I have a backbone app (residing on mywebsite.proj.io) that takes code sends it to the django server (authorization.proj.io) that exchanges the code for an access token (simple oauth exchange). I am using Chrome/49.0.2623.87.
The authorization.proj.io sends a cookie back to the client (mywebsite.proj.io) during the auth stage, but this cookie never gets sent back again on future requests. I do not think it is a cross domain cookie issue or a browser unable to set a cookie on a 302 redirect.

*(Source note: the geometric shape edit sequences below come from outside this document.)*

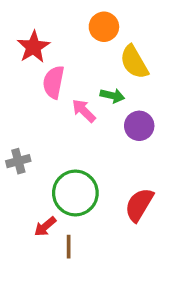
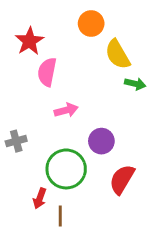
green arrow: (112, 96) -> (135, 84), moved
pink arrow: (84, 111) -> (66, 110), moved, turned 120
purple circle: (139, 126) -> (101, 141), moved
red arrow: (45, 227) -> (40, 198), turned -30

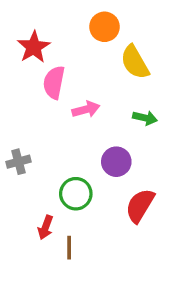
green arrow: (135, 84) -> (145, 118), moved
pink arrow: (66, 110) -> (86, 109), moved
green circle: (66, 169) -> (76, 194), size x0.7

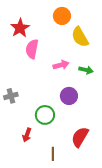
pink arrow: (86, 109) -> (61, 65), moved
red semicircle: (140, 206) -> (80, 137), moved
brown line: (69, 248) -> (53, 154), moved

I would like to know why the cookie is not be sent to the server on subsequent requests.
Here are some details:
Step 1: Request Header.. Authentication Phase Request: Sending the Oauth 'code' from mywebsite.proj.io to the authorization.proj.io to get the access token. This request is through ajax. The cookie you see here may be from a previous request, but do not care at this point really
GET /fbauth/?code=fb_code_long_string&state=%7B%22client_id%22%3A34343642979%2C%22network%22%3A%22facebook%22%2
Host: authorization.proj.io
Referer: http://mywebsite.proj.io/contribute/?code=fb_code_long_string&state=%7B%22client_id%22%3A34343642979%2C%22network%22%3
Cookie: csrftoken=1MTginTGXLHAku5LMHAMLLTrQEX2M4jj; sessionid=igc8a7vidgbi8rzxgm7whgb5rh8uqxa9`
Step 2: Response Header.. Authentication Phase Response [authorization.proj.io responds with 302 and gets redirected to mywebsite.proj.io and sets cookie]
HTTP/1.0 302 FOUND
Server: WSGIServer/0.1 Python/2.7.10
Vary: Cookie
X-Frame-Options: SAMEORIGIN
Location: http://mywebsite.proj.io/contribute/#access_token=CAAE
Set-Cookie: csrftoken=g0BEHLD0HAH4vBQLQFpKOEn2andrYMhG; expires=Tue, 14-Mar-2017 22:00:16 GMT; Max-Age=31449600; Path=/
Set-Cookie: sessionid=igc8a7vidgbi8rzxgm7whgb5rh8uqxa9; expires=Tue, 29-Mar-2016 22:00:16 GMT; httponly; Max-Age=1209600; Path=/
Step 3: Later, js from mywebsite.proj.io sends a requests to authorization.proj.io.. No cookie is sent
GET /posts/gcc-speaker-training-on-april-25 HTTP/1.1
Host: authorization.proj.io
Connection: keep-alive
Accept: application/json, text/javascript, */*; q=0.01
Origin: http://mywebsite.proj.io
Authorization: Basic facebook:CAAEdTwh7fCMBAMEr6wC3ajZANVnZBMPenjseiNShjcXOJJ0PbiJ0GFXI7lSjzkP
DNT: 1
Referer: http://mywebsite.proj.io/contribute/
There were a few things I had to do to get this working.
It turns out that I was doing cross domain requests, and here is how I solved it:
1 : Ensure the server serving your pages has the Access-Control-Allow-Origin set.. I was using the http-server and did the following:
`http-server . --cors`
2 : I did the following for the ajax call
$.ajax('http://authorization.proj.io', {
type: "GET",
contentType: "application/json; charset=utf-8",
success: function(data, status, xhr) {
// do something;
},
error: function(jqxhr, textStatus, errorThrown) {
console.log("cannot get orgs");
},
xhrFields: {
withCredentials: true
},
crossDomain: true
});
Note the xhrFields and crossDomain.
3: I did the following in django settings.py:
CORS_ORIGIN_ALLOW_ALL = False
CORS_ALLOW_CREDENTIALS = True
CORS_ORIGIN_WHITELIST = (
'mywebsite.ngrok.io',
'authorization.proj.io'
)
SESSION_COOKIE_DOMAIN=".proj.com"
I think the last bit was important so that the browser can send the cookie.. So perhaps not cross domain, but cross sub-domain.